L’Anglaise et le duc

Though Eric Rohmer is best known as an insightful observer of contemporary mores, he has also, with Die Marquise von O. . . and Perceval le Gallois, proved himself a supremely sensitive and imaginative adaptor of literary classics. This, his third ‘historical’ feature (and his first shot digitally), is no less successful an attempt to bring a sense of immediacy to the past. Based on the memoirs of Grace Elliot, a wealthy and well-connected British woman living in Paris at the time of the Revolution, it charts her experiences during the Terror (a period virtually ignored by French filmmakers): a liberal Royalist who is nevertheless an intimate of the influential Republican the Duc d’Orleans, Elliot becomes an object of suspicion after helping the governor of the Tuileries evade the guillotine.

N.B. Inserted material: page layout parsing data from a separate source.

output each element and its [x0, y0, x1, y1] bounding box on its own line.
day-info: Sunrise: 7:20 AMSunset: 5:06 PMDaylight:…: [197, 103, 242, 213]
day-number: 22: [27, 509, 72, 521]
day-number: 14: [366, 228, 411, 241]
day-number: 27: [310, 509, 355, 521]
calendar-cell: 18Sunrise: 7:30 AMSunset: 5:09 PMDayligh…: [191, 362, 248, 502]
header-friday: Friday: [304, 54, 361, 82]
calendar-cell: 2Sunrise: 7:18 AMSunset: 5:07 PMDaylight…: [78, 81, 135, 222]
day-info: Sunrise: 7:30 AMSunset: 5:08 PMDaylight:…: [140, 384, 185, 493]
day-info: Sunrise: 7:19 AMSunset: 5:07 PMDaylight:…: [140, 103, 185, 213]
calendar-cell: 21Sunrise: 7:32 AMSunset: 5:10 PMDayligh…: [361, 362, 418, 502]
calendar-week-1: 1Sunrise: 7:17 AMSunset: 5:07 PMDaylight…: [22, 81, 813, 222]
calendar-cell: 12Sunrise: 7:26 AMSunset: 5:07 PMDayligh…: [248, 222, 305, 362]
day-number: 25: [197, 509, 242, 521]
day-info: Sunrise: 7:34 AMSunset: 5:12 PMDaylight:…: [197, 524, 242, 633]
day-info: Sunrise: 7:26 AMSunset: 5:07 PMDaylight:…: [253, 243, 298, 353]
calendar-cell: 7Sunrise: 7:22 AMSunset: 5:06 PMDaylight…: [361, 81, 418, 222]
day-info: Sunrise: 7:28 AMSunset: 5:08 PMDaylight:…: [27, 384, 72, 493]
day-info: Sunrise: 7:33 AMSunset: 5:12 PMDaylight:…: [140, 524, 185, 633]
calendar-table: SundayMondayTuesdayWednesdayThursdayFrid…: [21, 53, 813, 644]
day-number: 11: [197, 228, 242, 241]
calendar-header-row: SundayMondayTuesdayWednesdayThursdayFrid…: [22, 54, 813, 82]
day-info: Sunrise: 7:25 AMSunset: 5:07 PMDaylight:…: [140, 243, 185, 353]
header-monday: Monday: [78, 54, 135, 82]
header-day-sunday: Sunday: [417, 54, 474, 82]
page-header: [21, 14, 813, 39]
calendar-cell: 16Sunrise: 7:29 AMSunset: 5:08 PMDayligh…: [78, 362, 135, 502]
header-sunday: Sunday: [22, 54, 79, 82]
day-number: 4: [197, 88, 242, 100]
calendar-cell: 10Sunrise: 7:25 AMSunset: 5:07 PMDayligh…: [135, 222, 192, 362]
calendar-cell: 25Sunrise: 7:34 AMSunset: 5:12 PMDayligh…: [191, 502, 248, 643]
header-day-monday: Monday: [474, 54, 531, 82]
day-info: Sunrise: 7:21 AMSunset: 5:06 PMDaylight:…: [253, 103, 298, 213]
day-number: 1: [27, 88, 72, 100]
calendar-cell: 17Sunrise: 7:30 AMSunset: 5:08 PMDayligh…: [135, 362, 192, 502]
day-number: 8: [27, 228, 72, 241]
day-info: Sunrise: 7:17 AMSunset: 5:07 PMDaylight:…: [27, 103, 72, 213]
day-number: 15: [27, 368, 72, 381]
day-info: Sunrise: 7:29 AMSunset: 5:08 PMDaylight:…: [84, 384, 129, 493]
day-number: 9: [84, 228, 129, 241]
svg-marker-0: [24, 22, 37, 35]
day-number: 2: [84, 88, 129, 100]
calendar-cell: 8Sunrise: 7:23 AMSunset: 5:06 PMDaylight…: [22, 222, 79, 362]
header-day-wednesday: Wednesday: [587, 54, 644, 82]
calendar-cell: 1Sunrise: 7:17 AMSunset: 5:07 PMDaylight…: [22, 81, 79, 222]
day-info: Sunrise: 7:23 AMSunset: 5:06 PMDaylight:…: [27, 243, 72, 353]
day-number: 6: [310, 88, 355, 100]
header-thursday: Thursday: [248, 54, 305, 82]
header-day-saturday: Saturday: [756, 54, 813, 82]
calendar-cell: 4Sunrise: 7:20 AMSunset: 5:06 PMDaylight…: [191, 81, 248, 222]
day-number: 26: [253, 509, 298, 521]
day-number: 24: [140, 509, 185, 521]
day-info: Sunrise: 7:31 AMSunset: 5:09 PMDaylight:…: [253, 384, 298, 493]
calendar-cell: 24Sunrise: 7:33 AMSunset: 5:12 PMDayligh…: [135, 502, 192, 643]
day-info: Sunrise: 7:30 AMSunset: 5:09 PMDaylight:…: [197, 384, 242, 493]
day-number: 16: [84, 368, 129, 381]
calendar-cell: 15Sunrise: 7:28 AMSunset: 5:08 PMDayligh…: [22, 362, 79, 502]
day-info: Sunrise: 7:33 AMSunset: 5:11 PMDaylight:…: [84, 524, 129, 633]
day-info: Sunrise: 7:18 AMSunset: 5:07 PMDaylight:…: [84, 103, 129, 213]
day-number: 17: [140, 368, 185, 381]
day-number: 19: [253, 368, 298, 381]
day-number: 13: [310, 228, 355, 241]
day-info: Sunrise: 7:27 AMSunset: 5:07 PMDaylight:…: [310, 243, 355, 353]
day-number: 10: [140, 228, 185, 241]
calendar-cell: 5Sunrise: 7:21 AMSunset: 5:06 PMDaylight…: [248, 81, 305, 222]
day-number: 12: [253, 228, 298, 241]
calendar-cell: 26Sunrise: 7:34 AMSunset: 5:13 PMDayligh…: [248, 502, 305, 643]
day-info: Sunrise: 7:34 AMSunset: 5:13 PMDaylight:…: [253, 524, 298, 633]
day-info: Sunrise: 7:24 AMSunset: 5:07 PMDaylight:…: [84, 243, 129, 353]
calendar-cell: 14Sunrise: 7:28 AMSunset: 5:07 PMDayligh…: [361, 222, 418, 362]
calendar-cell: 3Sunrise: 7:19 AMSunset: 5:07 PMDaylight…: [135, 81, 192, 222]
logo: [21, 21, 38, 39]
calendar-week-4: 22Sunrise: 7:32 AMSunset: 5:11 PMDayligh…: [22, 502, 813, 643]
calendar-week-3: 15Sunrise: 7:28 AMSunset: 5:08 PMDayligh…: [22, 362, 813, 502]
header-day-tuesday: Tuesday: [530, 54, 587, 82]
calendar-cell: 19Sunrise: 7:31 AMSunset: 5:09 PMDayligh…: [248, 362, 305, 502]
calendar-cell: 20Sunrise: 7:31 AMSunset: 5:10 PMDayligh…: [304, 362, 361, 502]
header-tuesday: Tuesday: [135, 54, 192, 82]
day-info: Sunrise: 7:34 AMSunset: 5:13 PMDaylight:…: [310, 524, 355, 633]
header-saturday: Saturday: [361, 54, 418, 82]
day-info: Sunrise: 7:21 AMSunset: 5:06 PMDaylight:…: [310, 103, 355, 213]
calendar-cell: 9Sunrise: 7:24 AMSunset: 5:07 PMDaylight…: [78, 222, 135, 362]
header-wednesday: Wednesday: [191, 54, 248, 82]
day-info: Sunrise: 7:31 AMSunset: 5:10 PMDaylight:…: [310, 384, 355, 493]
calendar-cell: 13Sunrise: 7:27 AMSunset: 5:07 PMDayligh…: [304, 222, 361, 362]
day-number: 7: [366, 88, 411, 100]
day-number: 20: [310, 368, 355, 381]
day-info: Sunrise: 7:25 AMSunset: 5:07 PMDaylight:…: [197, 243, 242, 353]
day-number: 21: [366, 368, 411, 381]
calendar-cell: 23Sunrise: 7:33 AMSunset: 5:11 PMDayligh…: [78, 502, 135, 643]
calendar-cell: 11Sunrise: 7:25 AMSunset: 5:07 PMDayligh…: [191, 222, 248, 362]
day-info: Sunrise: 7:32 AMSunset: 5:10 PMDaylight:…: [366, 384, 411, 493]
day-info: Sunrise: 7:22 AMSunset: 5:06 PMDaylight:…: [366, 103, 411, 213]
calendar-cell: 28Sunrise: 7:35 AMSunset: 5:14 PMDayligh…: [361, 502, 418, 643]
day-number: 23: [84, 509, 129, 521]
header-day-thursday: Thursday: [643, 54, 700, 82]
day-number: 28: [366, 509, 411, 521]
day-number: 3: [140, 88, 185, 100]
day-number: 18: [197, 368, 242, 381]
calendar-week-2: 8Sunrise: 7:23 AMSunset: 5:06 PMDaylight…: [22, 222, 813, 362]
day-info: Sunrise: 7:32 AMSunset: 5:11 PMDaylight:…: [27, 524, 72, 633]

Partly a suspense drama about loyalty, betrayal, courage and commitment, partly a very relevant study in how political ideals may be tainted by murderous fanaticism, partly a typically astute moral disquisition, this magisterial film boasts tremendous performances (especially from Lucy Russell, previously seen only in Christopher Nolan’s Following) and exquisite visuals resembling Parisian painting of the period. (Trust the ever-youthful veteran Rohmer actually to use digital inventively.) A genuinely splendid and quite remarkable achievement.
France, 2001. English subtitles. Colour. Dolby stereo SR. 125 min.